Of all of the coastal habitat types, none has been subjected to the pressures of civilization or are vanishing more rapidly than the soft-bottomed tidal areas. The salt marshes and mudflats are inhabited by countless plants and animals which are entirely dependent upon these types of environments. In addition to providing feeding, migrating, and wintering habitat essential to millions of waterfowl, shore birds and marine birds, these tidal areas are reproductive centers for countless fish, invertebrate animals and marine plants which constitute a vital link in the food chain of the sea. Much of the remaining soft-bottomed tideland is publicly owned; however, public ownership in no way insures habitat preservation. There is today only one major waterfowl refuge immediately adjacent to the littoral coast, and more are needed. A number of relatively small bird sanctuaries are found along the coast. Few of these, however, constitute areas of major importance. A limited number of excellent salt marsh and mudflat habitats still exist, but present indications are that if steps are not taken soon, the inherent biologic values will be seriously jeopardized and, in some cases, completely destroyed.
Despite their injurious effects on certain biotic communities, skin diving and similar aquatic recreation pursuits are serving to bring about a greater public awareness of the recreation qualities of the seashore.
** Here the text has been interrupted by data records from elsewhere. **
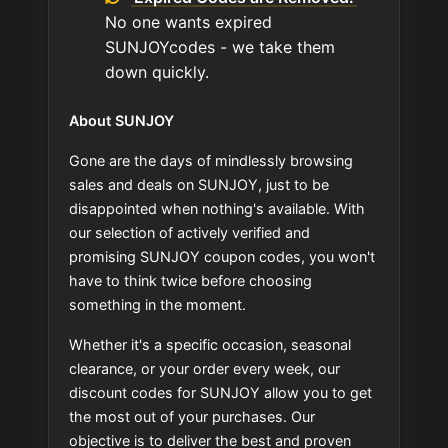
No one wants expired
SUNJOYcodes - we take them
down quickly.
About SUNJOY
Gone are the days of mindlessly browsing
sales and deals on SUNJOY, just to be
disappointed when nothing's available. With
our selection of actively verified and
promising SUNJOY coupon codes, you won't
have to think twice before choosing
something in the moment.
Whether it's a specific occasion, seasonal
clearance, or your order every week, our
discount codes for SUNJOY allow you to get
the most out of your purchases. Our
objective is to deliver the best and proven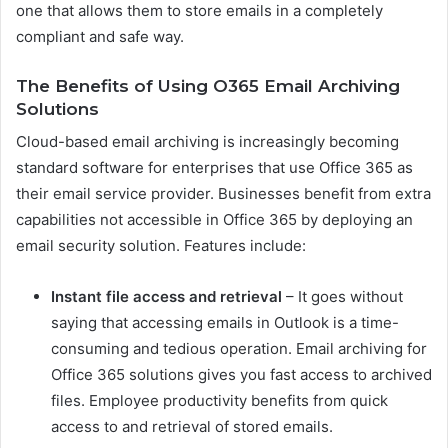
one that allows them to store emails in a completely
compliant and safe way.
The Benefits of Using O365 Email Archiving
Solutions
Cloud-based email archiving is increasingly becoming
standard software for enterprises that use Office 365 as
their email service provider. Businesses benefit from extra
capabilities not accessible in Office 365 by deploying an
email security solution. Features include:
Instant file access and retrieval
– It goes without
saying that accessing emails in Outlook is a time-
consuming and tedious operation. Email archiving for
Office 365 solutions gives you fast access to archived
files. Employee productivity benefits from quick
access to and retrieval of stored emails.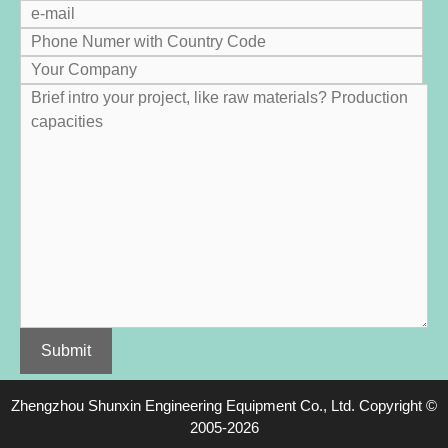
Zhengzhou Shunxin Engineering Equipment Co., Ltd.
Copyright ©
2005-2026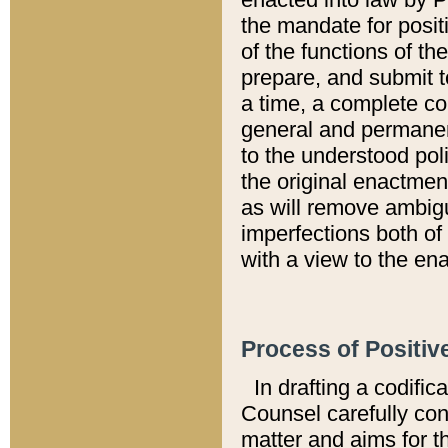
the mandate for positi
of the functions of th
prepare, and submit t
a time, a complete co
general and permanen
to the understood pol
the original enactme
as will remove ambigu
imperfections both of
with a view to the ena
Process of Positiv
In drafting a codific
Counsel carefully con
matter and aims for t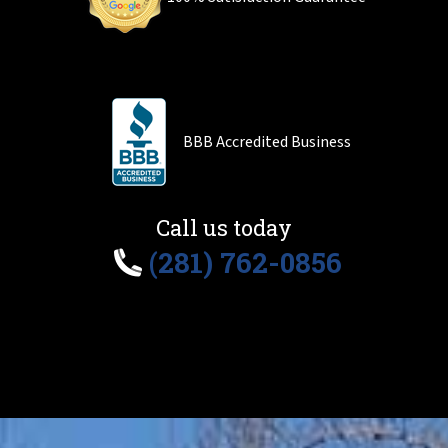
BBB Accredited Business
Call us today
(281) 762-0856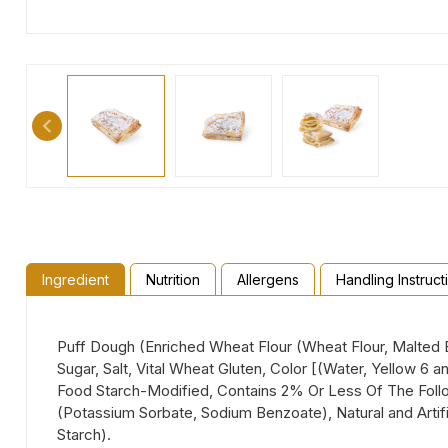
Ingredient
Nutrition
Allergens
Handling Instruct
Puff Dough (Enriched Wheat Flour (Wheat Flour, Malted Ba
Sugar, Salt, Vital Wheat Gluten, Color [(Water, Yellow 6 
Food Starch-Modified, Contains 2% Or Less Of The Follow
(Potassium Sorbate, Sodium Benzoate), Natural and Artifi
Starch).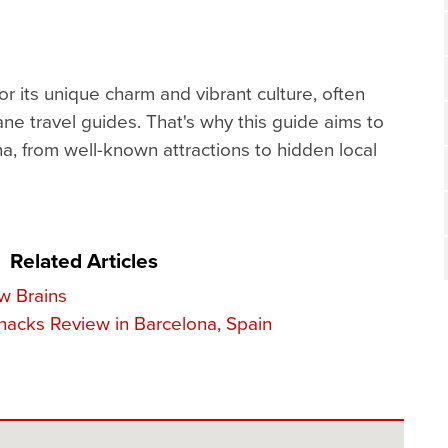
r its unique charm and vibrant culture, often
ane travel guides. That's why this guide aims to
a, from well-known attractions to hidden local
Related Articles
w Brains
nacks Review in Barcelona, Spain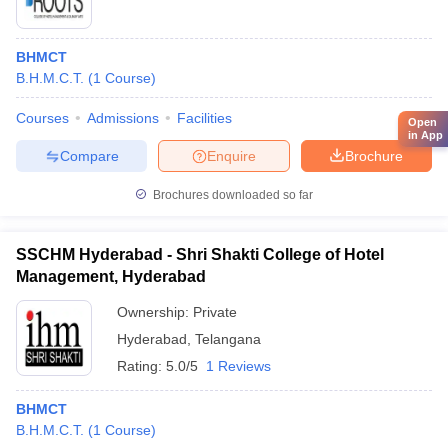
BHMCT
B.H.M.C.T.
(
1
Course
)
Courses
Admissions
Facilities
Open
in App
Compare
Enquire
Brochure
Brochures downloaded so far
SSCHM Hyderabad - Shri Shakti College of Hotel
Management, Hyderabad
Ownership:
Private
Hyderabad
,
Telangana
Rating:
5.0/5
1 Reviews
BHMCT
B.H.M.C.T.
(
1
Course
)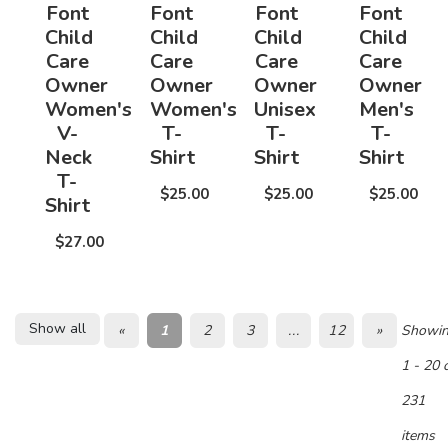
Font
Font
Font
Font
Child
Child
Child
Child
Care
Care
Care
Care
Owner
Owner
Owner
Owner
Women's
Women's
Unisex
Men's
V-
T-
T-
T-
Neck
Shirt
Shirt
Shirt
T-
$25.00
$25.00
$25.00
Shirt
$27.00
Show all
«
1
2
3
...
12
»
Showi
1 - 20 
231
items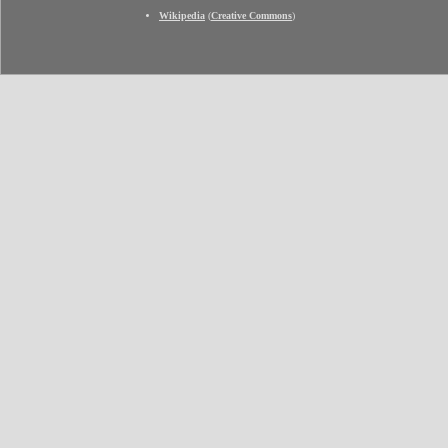
Wikipedia
(
Creative Commons
)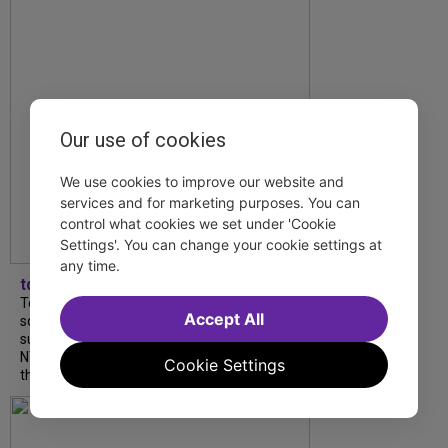
Our use of cookies
We use cookies to improve our website and
services and for marketing purposes. You can
control what cookies we set under 'Cookie
Settings'. You can change your cookie settings at
any time.
tdfnyc
Tony Award winner Debbie Gravitte and her
Accept All
son, Sam Gravitte, are spending the
summer performing just four blocks apart in
NYC. Read our conversation about family,
Cookie Settings
theatre, and the special...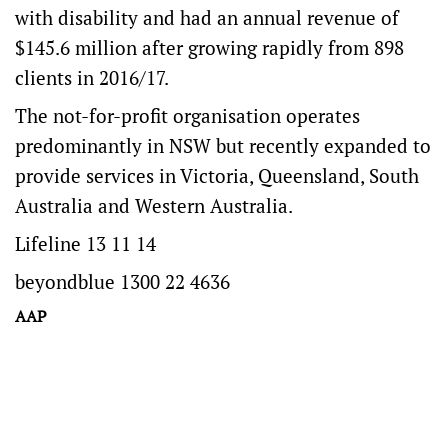
with disability and had an annual revenue of
$145.6 million after growing rapidly from 898
clients in 2016/17.
The not-for-profit organisation operates
predominantly in NSW but recently expanded to
provide services in Victoria, Queensland, South
Australia and Western Australia.
Lifeline 13 11 14
beyondblue 1300 22 4636
AAP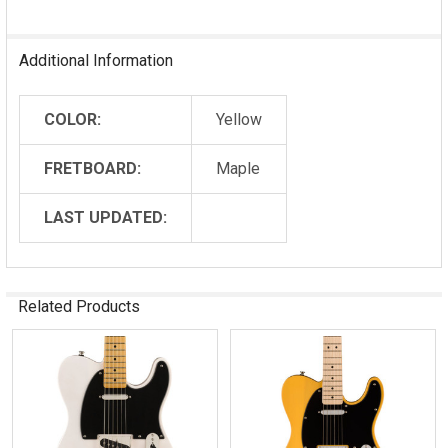
Additional Information
COLOR:
Yellow
FRETBOARD:
Maple
LAST UPDATED:
Related Products
Related
Products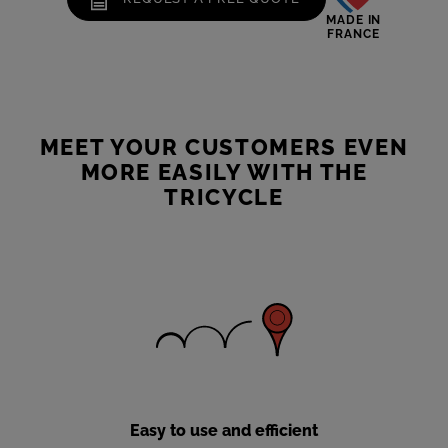
MADE IN
FRANCE
MEET YOUR CUSTOMERS EVEN
MORE EASILY WITH THE
TRICYCLE
Easy to use and efficient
The inter-tidal zone, for example, which had long been taken pretty much for granted, is now receiving increasing attention. Through these activities, as well as outdoor education programs of our schools, together with television and informative literature, this intensely interesting new frontier is being revealed to, and utilized by, a rapidly growing segment of the American people.
Other opportunities to preserve seashore wilderness type areas also exist on the Pacific Coast. Some of the finest opportunities here are found on the Channel Islands, which are located approximately 25 to 50 miles off the coast of southern California. Although extensive overgrazing by domestic livestock has been tragically severe in some locations on the islands, the existing biologic, historic, and archeologic values are supremely interesting and unique. There is, in fact, nothing comparable found along the entire Pacific Coast in the way of maritime ecology which is still relatively untouched.
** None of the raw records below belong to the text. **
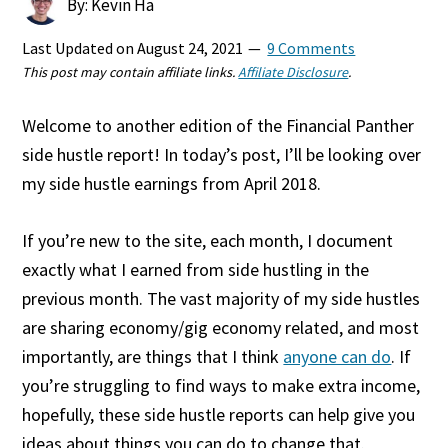
By: Kevin Ha
Last Updated on
August 24, 2021
9 Comments
This post may contain affiliate links.
Affiliate Disclosure
.
Welcome to another edition of the Financial Panther
side hustle report! In today’s post, I’ll be looking over
my side hustle earnings from April 2018.
If you’re new to the site, each month, I document
exactly what I earned from side hustling in the
previous month. The vast majority of my side hustles
are sharing economy/gig economy related, and most
importantly, are things that I think
anyone can do
. If
you’re struggling to find ways to make extra income,
hopefully, these side hustle reports can help give you
ideas about things you can do to change that.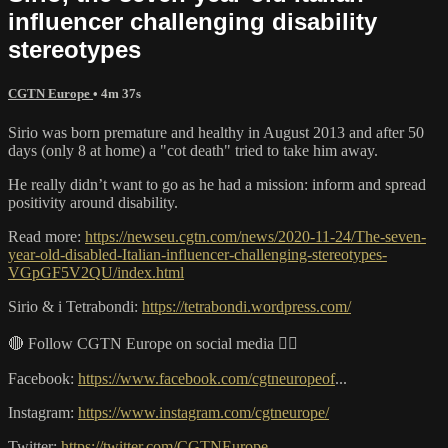
influencer challenging disability
stereotypes
CGTN Europe
• 4m 37s
Sirio was born premature and healthy in August 2013 and after 50
days (only 8 at home) a "cot death" tried to take him away.
He really didn’t want to go as he had a mission: inform and spread
positivity around disability.
Read more:
https://newseu.cgtn.com/news/2020-11-24/The-seven-
year-old-disabled-Italian-influencer-challenging-stereotypes-
VGpGF5V2QU/index.html
Sirio & i Tetrabondi:
https://tetrabondi.wordpress.com/
🔴 Follow CGTN Europe on social media 👇🏼
Facebook:
https://www.facebook.com/cgtneuropeof
...
Instagram:
https://www.instagram.com/cgtneurope/
Twitter:
https://twitter.com/CGTNEurope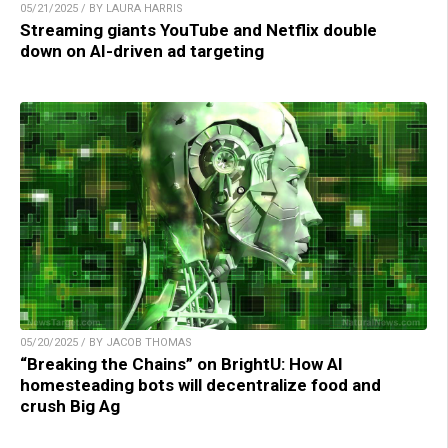
05/21/2025 / BY LAURA HARRIS
Streaming giants YouTube and Netflix double
down on AI-driven ad targeting
05/20/2025 / BY JACOB THOMAS
“Breaking the Chains” on BrightU: How AI
homesteading bots will decentralize food and
crush Big Ag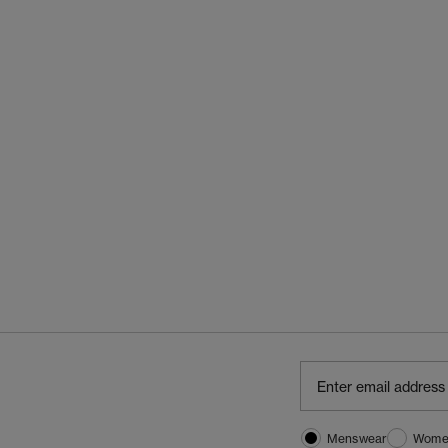
Menswear
Wome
The accelerating problem of population growth, however, is rapidly ruling out the possibility of postponing decisions on the use of the seashore. Rapidly increasing numbers of people are "discovering the seashore," and the rate of competition for its use constitutes one of the most perplexing planning problems connected with the Pacific Coastal region.
The West Coast, though historically younger, is having to go through the accelerated growth patterns our country is now experiencing, and is maturing and developing at a much greater rate than has the eastern seaboard.
Now is the time when we must ask ourselves what will be more valuable, precious, or important 50 or 100 years from today a housing development, a garbage dump, an airport, a factory, or a seashore park where Americans can partake of the magnificence of natural things, and the refreshment of strength and spirit that accompanies such an experience?